Antistaphylococcal Penicillin vs Cefazolin for the Treatment of Methicillin-Susceptible Staphylococcus aureus Spinal Epidural Abscesses Open Access

Abstract

Cefazolin is commonly used as an alternative to antistaphylococcal penicillins (ASPs) in treating methicillin-susceptible Staphylococcus aureus (MSSA) infections; however, no study has compared these agents in MSSA spinal epidural abscess (SEA). We describe our experience in managing MSSA SEA and compare the clinical efficacy of cefazolin with ASPs. This retrospective multicenter study reviewed 79 adult patients diagnosed with SEA between January 2006 and July 2020 using data collected from electronic health records and clinical microbiology laboratory databases. Forty-five patients received cefazolin, while 34 received ASPs. The total antibiotic duration was longer in the ASPs group but not statistically significant. There were no significant differences in treatment failure at week 6 vs week 12, 30-day vs overall mortality, or in 90-day recurrence rates between the treatment groups. Cefazolin was equally as effective as ASPs, and our findings suggest that it can be an alternative to ASPs in the treatment of MSSA SEA.

A spinal epidural abscess is an organized purulent collection situated between the spinal column and dura mater. Owing to its location, devastating complications such as permanent neurologic deficits, paralysis, and even death may occur. While uncommon, an increase in epidural abscess incidence has been reported and postulated to be related to the rise in the number of intravenous (IV) drug users, the aging population, and the increase in patients undergoing invasive spinal procedures [1–3].

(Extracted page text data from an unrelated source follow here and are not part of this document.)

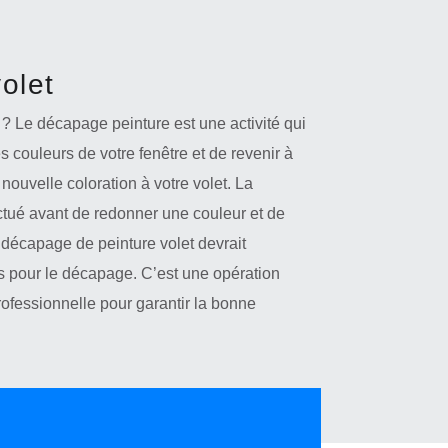
olet
? Le décapage peinture est une activité qui
es couleurs de votre fenêtre et de revenir à
 nouvelle coloration à votre volet. La
ectué avant de redonner une couleur et de
un décapage de peinture volet devrait
s pour le décapage. C’est une opération
rofessionnelle pour garantir la bonne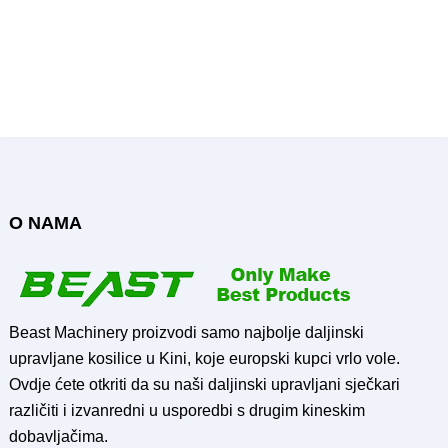
Daljinski upravljani kosac s
srpom na prodaju
Pošalji upit
O NAMA
Beast Machinery proizvodi samo najbolje daljinski
upravljane kosilice u Kini, koje europski kupci vrlo vole.
Ovdje ćete otkriti da su naši daljinski upravljani sječkari
različiti i izvanredni u usporedbi s drugim kineskim
dobavljačima.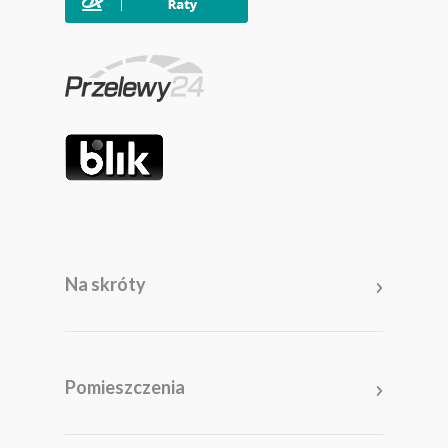
Na skróty
Meble
Pomieszczenia
Pomieszczenia
Akcesoria i dodatki
Kolekcje
Promocje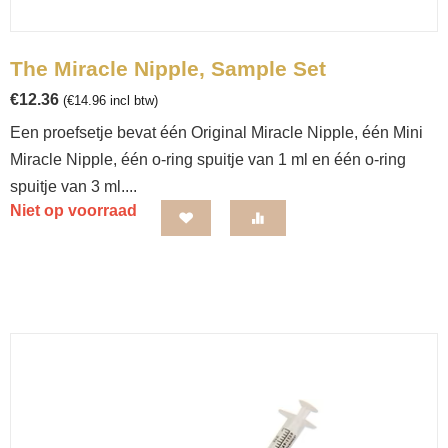
The Miracle Nipple, Sample Set
€
12.36
(
€
14.96
incl btw)
Een proefsetje bevat één Original Miracle Nipple, één Mini
Miracle Nipple, één o-ring spuitje van 1 ml en één o-ring
spuitje van 3 ml....
Niet op voorraad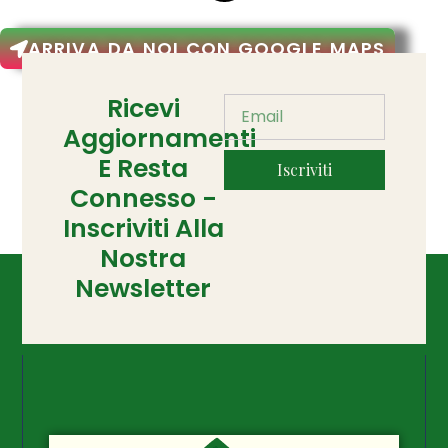
ARRIVA DA NOI CON GOOGLE MAPS
Ricevi
Aggiornamenti
E Resta
Iscriviti
Connesso -
Inscriviti Alla
Nostra
Newsletter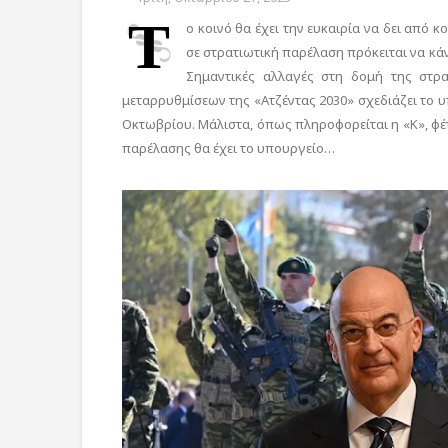
Τ
ο κοινό θα έχει την ευκαιρία να δει από 
σε στρατιωτική παρέλαση πρόκειται να κ
Σημαντικές αλλαγές στη δομή της στρ
μεταρρυθμίσεων της «Ατζέντας 2030» σχεδιάζει το 
Οκτωβρίου. Μάλιστα, όπως πληροφορείται η «Κ», φέτ
παρέλασης θα έχει το υπουργείο…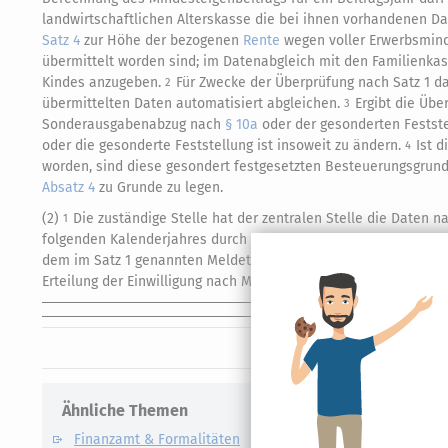
landwirtschaftlichen Alterskasse die bei ihnen vorhandenen Da
Satz 4
zur Höhe der bezogenen
Rente
wegen voller Erwerbsmind
übermittelt worden sind; im Datenabgleich mit den Familienka
Kindes anzugeben.
Für Zwecke der Überprüfung nach Satz 1 dar
2
übermittelten Daten automatisiert abgleichen.
Ergibt die Üb
3
Sonderausgabenabzug nach
§ 10a
oder der gesonderten Festst
oder die gesonderte Feststellung ist insoweit zu ändern.
Ist 
4
worden, sind diese gesondert festgesetzten Besteuerungsgrun
Absatz 4
zu Grunde zu legen.
(2)
Die zuständige Stelle hat der zentralen Stelle die Daten 
1
folgenden Kalenderjahres durch Datenfernübertragung zu über
dem im Satz 1 genannten Meldetermin vor, hat die zuständige S
Erteilung der Einwilligung nach Maßgabe von Satz 1 zu übermitte
Ähnliche Themen
Verwandte
Finanzamt & Formalitäten
Kapitalert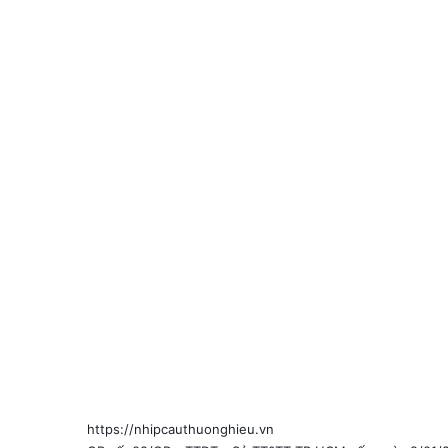
https://nhipcauthuonghieu.vn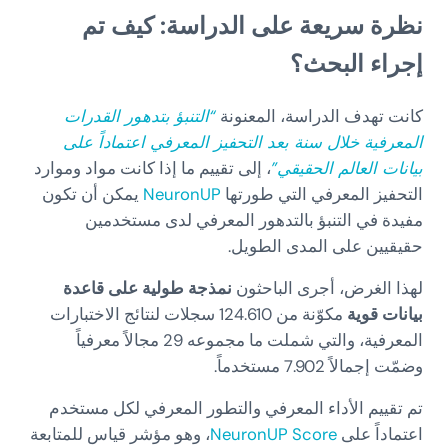
نظرة سريعة على الدراسة: كيف تم
إجراء البحث؟
كانت تهدف الدراسة، المعنونة
“التنبؤ بتدهور القدرات
المعرفية خلال سنة بعد التحفيز المعرفي اعتماداً على
بيانات العالم الحقيقي”
، إلى تقييم ما إذا كانت مواد وموارد
التحفيز المعرفي التي طورتها
NeuronUP
يمكن أن تكون
مفيدة في التنبؤ بالتدهور المعرفي لدى مستخدمين
حقيقيين على المدى الطويل.
لهذا الغرض، أجرى الباحثون
نمذجة طولية على قاعدة
بيانات قوية
مكوّنة من 124.610 سجلات لنتائج الاختبارات
المعرفية، والتي شملت ما مجموعه 29 مجالاً معرفياً
وضمّت إجمالاً 7.902 مستخدماً.
تم تقييم الأداء المعرفي والتطور المعرفي لكل مستخدم
اعتماداً على
NeuronUP Score
، وهو مؤشر قياس للمتابعة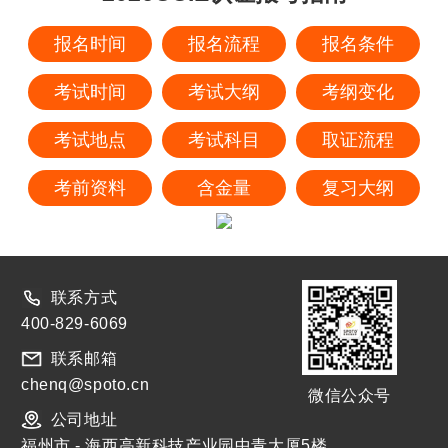
报名时间
报名流程
报名条件
考试时间
考试大纲
考纲变化
考试地点
考试科目
取证流程
考前资料
含金量
复习大纲
联系方式
400-829-6069
联系邮箱
chenq@spoto.cn
微信公众号
公司地址
福州市 - 海西高新科技产业园中青大厦5楼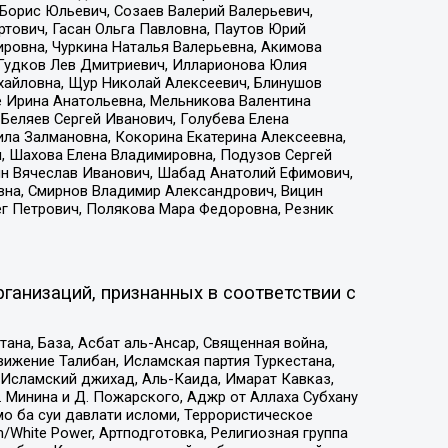
Борис Юльевич, Созаев Валерий Валерьевич,
тович, Гасан Ольга Павловна, Паутов Юрий
ровна, Чуркина Наталья Валерьевна, Акимова
 Гудков Лев Дмитриевич, Илларионова Юлия
ихайловна, Щур Николай Алексеевич, Блинушов
е Ирина Анатольевна, Мельникова Валентина
Беляев Сергей Иванович, Голубева Елена
ила Залмановна, Кокорина Екатерина Алексеевна,
, Шахова Елена Владимировна, Подузов Сергей
ин Вячеслав Иванович, Шабад Анатолий Ефимович,
вна, Смирнов Владимир Александрович, Вицин
ег Петрович, Полякова Мара Федоровна, Резник
ганизаций, признанных в соответствии с
на, База, Асбат аль-Ансар, Священная война,
ижение Талибан, Исламская партия Туркестана,
Исламский джихад, Аль-Каида, Имарат Кавказ,
 Минина и Д. Пожарского, Аджр от Аллаха Субхану
о ба суи давлати исломи, Террористическое
/White Power, Артподготовка, Религиозная группа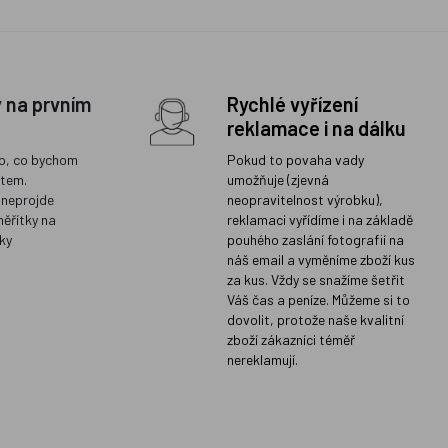
y na prvním
Rychlé vyřízení
reklamace i na dálku
o, co bychom
Pokud to povaha vady
ětem.
umožňuje (zjevná
 neprojde
neopravitelnost výrobku),
měřítky na
reklamaci vyřídíme i na základě
ky
pouhého zaslání fotografií na
náš email a vyměníme zboží kus
za kus. Vždy se snažíme šetřit
Váš čas a peníze. Můžeme si to
dovolit, protože naše kvalitní
zboží zákazníci téměř
nereklamují.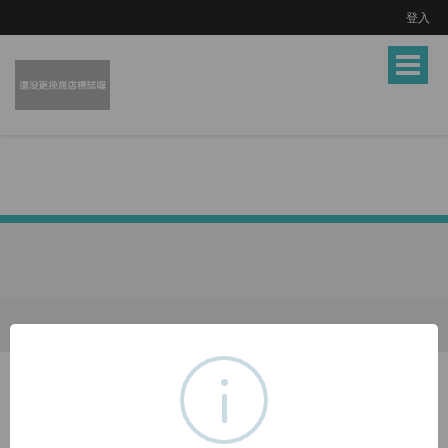
登入
Toggle
navigat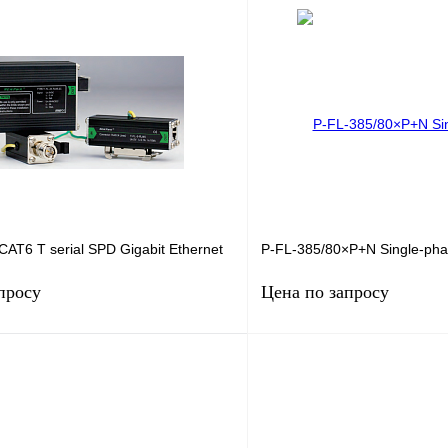
Запросить цену
Запросить
лик
Сравнение
Купить в 1 клик
Под заказ
В избранное
CAT6 T serial SPD Gigabit Ethernet
P-FL-385/80×P+N Single-pha
просу
Цена по запросу
Запросить цену
Запросить
лик
Сравнение
Купить в 1 клик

A number of organisms can cause spinal epidural abscesses (SEAs), although the most commonly identified pathogen is Staphylococcus aureus [1, 3, 4].The isolation of methicillin-susceptible Staphylococcus aureus (MSSA) is common in community-acquired infections [5]; however, spinal epidural abscesses are relatively rare, and treatment recommendations have mostly been based on smaller studies and case series. Management often requires combining both medical and surgical interventions. Typically, antistaphylococcal penicillins (ASPs) are the recommended first-line agents for the treatment of patients with MSSA spinal epidural abscesses [5, 6]. As some β-lactamases efficiently hydrolyze cefazolin, this regimen is considered second-line or alternative treatment. Although this phenomenon’s clinical significance remains uncertain, a cefazolin inoculum effect (CIE) has been observed, potentially resulting in higher treatment failure rates in serious, deep-seated MSSA infections [7]. Clindamycin resistance has been associated with CIE positivity, possibly serving as a surrogate marker [8]. Another critical consideration for cefazolin is the supposed weak meningeal diffusion and lack of central nervous system (CNS) penetration [9]. On the contrary, a recent study showed that meningeal diffusion appeared sufficient with high-dose cefazolin [10]. Similarly, findings from 1 retrospective study suggested that patients who received cefazolin had a lower risk of mortality and a similar risk of recurrent infection than those who received ASPs [11].

Despite the potential disadvantages, the benefits of cefazolin include reduced dosage frequency in patients with normal kidney function and lower cost compared with ASPs [12]. There has been a recent increase in clinical experience of cefazolin in the treatment of MSSA infections, leading to it becoming the preferred agent in many institutions. However, the use of cefazolin remains controversial in treating MSSA spinal epidural abscesses, mostly for its unclear CNS penetration. While several studies have compared cefazolin with ASPs in treating MSSA bacteremia and MSSA infective endocarditis (IE), there have been no comparative studies examining patients with MSSA spinal epidural abscess. Therefore, we aimed to compare clinical outcomes associated with cefazolin vs ASPs to treat MSSA spinal epidural abscesses.

METHODS

Study Design

This was a single-center, multisite retrospective cohort study that included adult patients (≥18 years of age) diagnosed with MSSA spinal epidural abscesses from January 1, 2014, to July 31, 2020, at Mayo Clinic sites in Arizona, Florida, and Minnesota. Spinal epidural abscesses were ascertained from International Classification of Diseases, Ninth Revision (ICD-9) and Tenth Revision–Clinical Modification (ICD-10-CM), codes, and data were collected and managed using Research Electronic Data Capture tools, hosted at the Mayo Clinic. Medical and surgical diagnostic approaches were performed at the discretion of the treating physicians. The Mayo Clinic Institutional Review Board approved the study.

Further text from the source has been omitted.